米ローリング・ストーン誌の1987年10月22日号のカバー・ストーリーは「ザ・リターン・オブ・ジョージ・ハリスン」と題されたもので、彼の音楽界の第一線への復活を取り上げた記事であった。表紙はもちろん彼の渋い写真が使われた。

 ジョージにとっては5年ぶりとなるニューアルバム『クラウド・ナイン』の発売を翌月に控え、先行シングルとして「セット・オン・ユー(Got My Mind Set on You)」がリリースされたタイミングで組まれた特集だった。

 シングル、アルバムともに「復活」の名に恥じない好評ぶりだった。「セット・オン・ユー」はチャートを順調に上昇し、'88年初めには全米1位を獲得する。彼のアメリカでのナンバーワンは'73年の「ギヴ・ミー・ラヴ」以来である。

 ただ、この曲は彼のオリジナルではない。アルバム『クラウド・ナイン』を製作中にドラマーのジム・ケルトナーがスウィングとロックを混ぜたようなリズムを叩いていたら、キーボードのゲイリー・ライトが叫んだ。「このリズム、『セット・オン・ユー』を思い出さないか!」。

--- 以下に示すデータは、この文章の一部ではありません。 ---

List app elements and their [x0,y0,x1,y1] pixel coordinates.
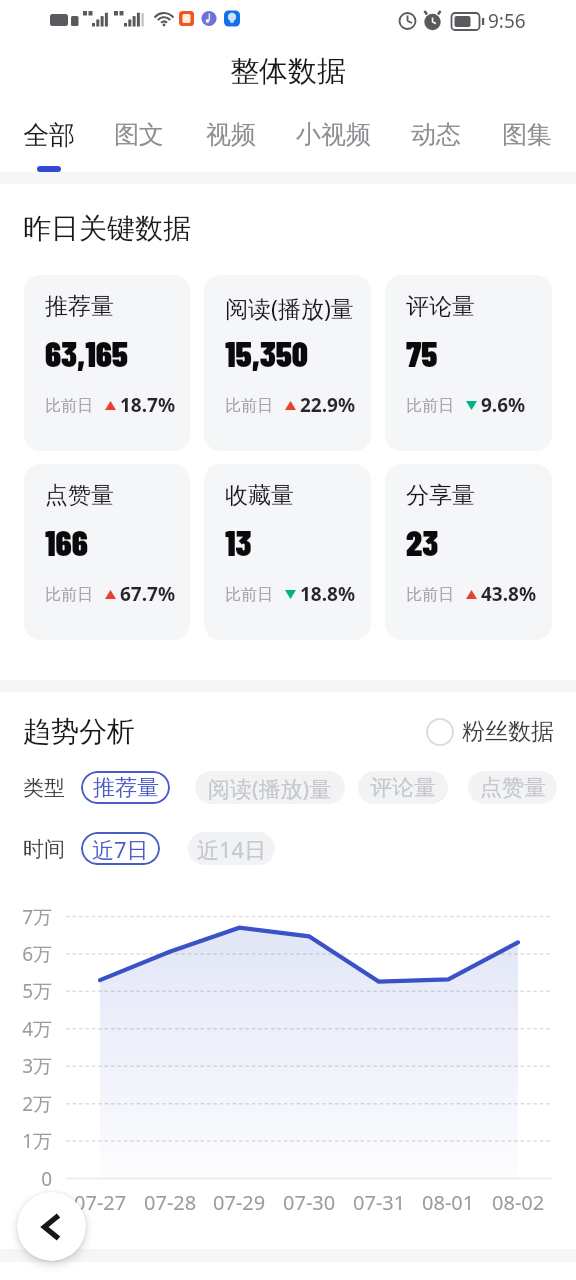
staticText: 比前日 [406,585,454,605]
staticText: 166 [45,521,88,563]
staticText: 动态 [411,119,461,150]
staticText: 比前日 [225,585,273,605]
button[interactable]: 近14日 [188,832,275,865]
staticText: 07-27 [74,1189,127,1215]
staticText: 图集 [502,119,552,150]
staticText: 07-29 [213,1189,266,1215]
staticText: 昨日关键数据 [23,211,191,246]
staticText: 比前日 [406,396,454,416]
staticText: 63,165 [45,332,128,374]
button[interactable]: 阅读(播放)量 [204,275,371,451]
button[interactable]: 粉丝数据 [426,717,554,746]
staticText: 近7日 [92,834,149,864]
staticText: 推荐量 [93,774,159,802]
button[interactable]: Back [17,1192,86,1261]
button[interactable]: 阅读(播放)量 [195,771,345,804]
staticText: 全部 [23,119,75,152]
button[interactable]: 评论量 [358,771,448,804]
staticText: 07-30 [283,1189,336,1215]
staticText: 比前日 [45,396,93,416]
staticText: 6万 [22,941,52,967]
staticText: 小视频 [296,119,371,150]
staticText: 5万 [22,978,52,1004]
staticText: 推荐量 [45,292,114,321]
staticText: 评论量 [406,292,475,321]
staticText: 07-31 [353,1189,406,1215]
staticText: 0 [41,1166,52,1192]
staticText: 08-01 [422,1189,475,1215]
staticText: 图文 [114,119,164,150]
staticText: 分享量 [406,481,475,510]
staticText: 07-28 [144,1189,197,1215]
staticText: 近14日 [197,834,267,864]
staticText: 粉丝数据 [462,717,554,746]
button[interactable]: 视频 [202,102,260,172]
staticText: 67.7% [120,581,176,607]
staticText: 18.7% [120,392,176,418]
button[interactable]: 全部 [20,102,78,172]
staticText: 阅读(播放)量 [225,292,354,323]
staticText: 整体数据 [230,53,346,90]
staticText: 评论量 [370,774,436,802]
button[interactable]: 推荐量 [81,771,170,804]
staticText: 7万 [22,904,52,930]
staticText: 9:56 [488,8,526,34]
staticText: 4万 [22,1016,52,1042]
button[interactable]: 图文 [110,102,168,172]
staticText: 收藏量 [225,481,294,510]
button[interactable]: 分享量 [385,464,552,640]
button[interactable]: 点赞量 [24,464,190,640]
staticText: 阅读(播放)量 [208,773,332,803]
staticText: 13 [225,521,252,563]
staticText: 08-02 [492,1189,545,1215]
staticText: 比前日 [225,396,273,416]
button[interactable]: 图集 [498,102,556,172]
staticText: 点赞量 [480,774,546,802]
staticText: 23 [406,521,439,563]
staticText: 点赞量 [45,481,114,510]
staticText: 时间 [23,836,65,862]
staticText: 趋势分析 [23,714,135,749]
staticText: 视频 [206,119,256,150]
button[interactable]: 近7日 [81,832,160,865]
staticText: 类型 [23,775,65,801]
staticText: 15,350 [225,332,308,374]
staticText: 1万 [22,1128,52,1154]
staticText: 18.8% [300,581,356,607]
staticText: 9.6% [481,392,526,418]
staticText: 2万 [22,1091,52,1117]
staticText: 75 [406,332,438,374]
staticText: 43.8% [481,581,537,607]
staticText: 3万 [22,1053,52,1079]
staticText: 22.9% [300,392,356,418]
button[interactable]: 收藏量 [204,464,371,640]
button[interactable]: 动态 [407,102,465,172]
button[interactable]: 点赞量 [468,771,557,804]
button[interactable]: 推荐量 [24,275,190,451]
button[interactable]: 评论量 [385,275,552,451]
button[interactable]: 小视频 [293,102,373,172]
staticText: 比前日 [45,585,93,605]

 ジョージはその曲を知っていた。'63年にアメリカに住む姉ルイーズを訪ねた時に買ったジェイムズ・レイのアルバムに収録されていたからだ。ジョージは驚いたという。「だって今まであの曲を聞いたことのあるヤツに会ったことがなかったのだ」。

 セッションでの偶然からカバーされ収録されることになった「セット・オン・ユー」。当時、アメリカでは大学のダンス・パーティなど人が集まるような場所ではジョージのカバーバージョンがよく流されていたという。それほどヒットしていたということだ。

 アルバムも米ビルボード誌で最高8位。'82年の前作『ゴーン・トロッポ』がプロモーション活動をほとんど行わなかったことなどから商業的に大失敗したこともあり、ジョージの復活ぶりはローリング・ストーン誌のみならず各紙誌で絶賛を浴びることとなった。

 ジョージにとってはELO(エレクトリック・ライト・オーケストラ)のジェフ・リンという好パートナーを得たことが大きかった。熱心なビートルズ・ファンの一人としても知られるジェフは、ジョージの経験を尊重し、彼の持ち味を十分に発揮させる腕を見せた。

 '85年にジョージが新作の構想を練り始めた時にすでにジェフはプロデューサー候補の一人に上がっていたという。デイヴ・エドモンズを通じてジョージとジェフは知り合い、「上海サプライズ」のサントラ用の曲の制作などを通じて信頼を深めていった。

 そんなジェフをはじめ、リンゴ・スター、エリック・クラプトン、エルトン・ジョンら『クラウド・ナイン』の参加メンバーたちとともにジョージは'87年の6月初旬にロンドンのウェンブリー・アリーナで行われたチャールズ英皇太子主催のチャリティ・コンサート「プリンス・トラスト」に登場、「ホワイル・マイ・ギター・ジェントリー・ウィープス」と「ヒア・カムズ・ザ・サン」を披露。本格的な復活の前触れとなった。